# Externes Formular automatisch absenden



## dennis-sauer (27. Oktober 2014)

Hallo zusammen,

ich bin hoffentlich im richtigen Forum. Ich habe eine Verlinkung auf die Fahrplanauskunft des Verkehrsverbundes Rhein Ruhr. 

http://efa.vrr.de/standard/XSLT_TRI...edMeans=1&excludedMeans=0&lineRestriction=403

Das bietet der VRR offen an, ich hab noch ein paar Änderungen vorgenommen. Um nun eine Verbindung zu bekommen, muss man nun auf "Fahrplan anfordern" klicken. Kann ich das auch umgehen? Sodass direkt die Verbindungen angezeigt werden, mittels der Adresse gebe ich ja alles vor, was genügt. 

Die Ergebnisseite lautet genau wie die Eingabeseite http://efa.vrr.de/standard/XSLT_TRIP_REQUEST2

Ich bin übrigens hier her gekommen, weil ich davon aus gehe es ist XML und da hab ich mich noch gar nicht reingelesen!

Danke für eure Hilfe

Dennis


----------



## ComFreek (27. Oktober 2014)

Hallo Dennis,

du kannst theoretisch jedes Formular (der <form>-Code) auf deine Seite kopieren und als action-Attribut ein externes Skript angeben.
Die meisten Seiten bauen jedoch ein CSRF-Token ein, um sich genau gegen solche Attacken zu wehren. Das Formular der Fahrplanauskunft hat ein verstecktes Inputfeld namens "sessionId". Wenn man den Standardwert dieses Feldes ändert, bekommt man nach Abschicken des Formulas Folgendes:


> Internal Error
> Your session has expired.



Was möchtest du denn eigentlich machen? Willst du selber eine bequeme Möglichkeit haben, den Fahrplan sofort abrufen zu können? Willst du von deiner eigenen Seite aus zu den Suchergebnissen weiterleiten?

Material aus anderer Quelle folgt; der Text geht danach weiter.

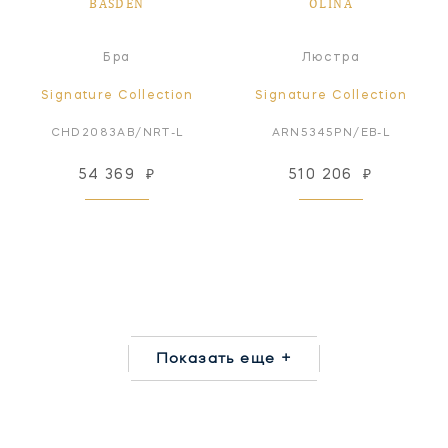
BASDEN
OLINA
Бра
Люстра
Signature Collection
Signature Collection
CHD2083AB/NRT-L
ARN5345PN/EB-L
54 369
₽
510 206
₽
Показать еще +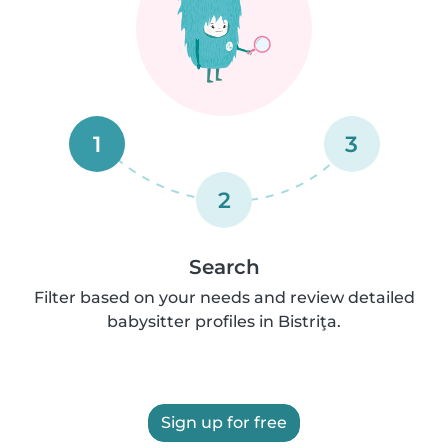
1
3
2
Search
Filter based on your needs and review detailed
babysitter profiles in Bistriţa.
Sign up for free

Letzteres ist nicht möglich, ohne die Seite zu kopieren (im Sinne eines Proxys selbst eine Anfrage senden).

Übrigens hat das nichts mit XML zu tun, somit verschiebe ich das Thema. Der Server mag XLST nutzen (siehe deine 2. URI), das kann dir aber egal sein. Der Server könnte genauso gut JSP-Pages nutzen. Das würde nichts an der Vorgehensweise ändern.


----------



## dennis-sauer (27. Oktober 2014)

Hallo,

danke für deine kurzfristige Info. Ja ich will es möglichst bequem haben... Einen einfachen Button wollte ich "Verbindung" mit Klick auf diesen werden die Verbindungen angezeigt, ohne das ich noch weitere Button anklicken muss. Hab mittels den Chrome Developer Tools mal reingeschaut und hab auch das von dir beschriebene hidden Field mit der session_id gefunden. Macht Sinn! Schade eigentlich die Möglichkeit nur zu Anforderungsseite besteht.


----------



## ComFreek (27. Oktober 2014)

Dann wären z. B. ein Userscript, eine Browser-Erweiterung und sogar Browser-Automatisierungen (Selenium) Möglichkeiten.


----------



## Nugorra (30. Oktober 2014)

Hmm, ich weiß ja nicht ob sich das irgendwann ändert, aber aktuell ist die sessionID durchgehend value="0".
Benutz das selbst um vor Feierabend schnell zu gucken ob alles wie geplant fährt.
Mann muss nur sehr genau bei der Ortsbestimmung sein wenn man direkt das Ergebnis möchte.^^
(Am besten einmal über das normale Formular eingeben und dann den Text aus der Anzeige verwenden)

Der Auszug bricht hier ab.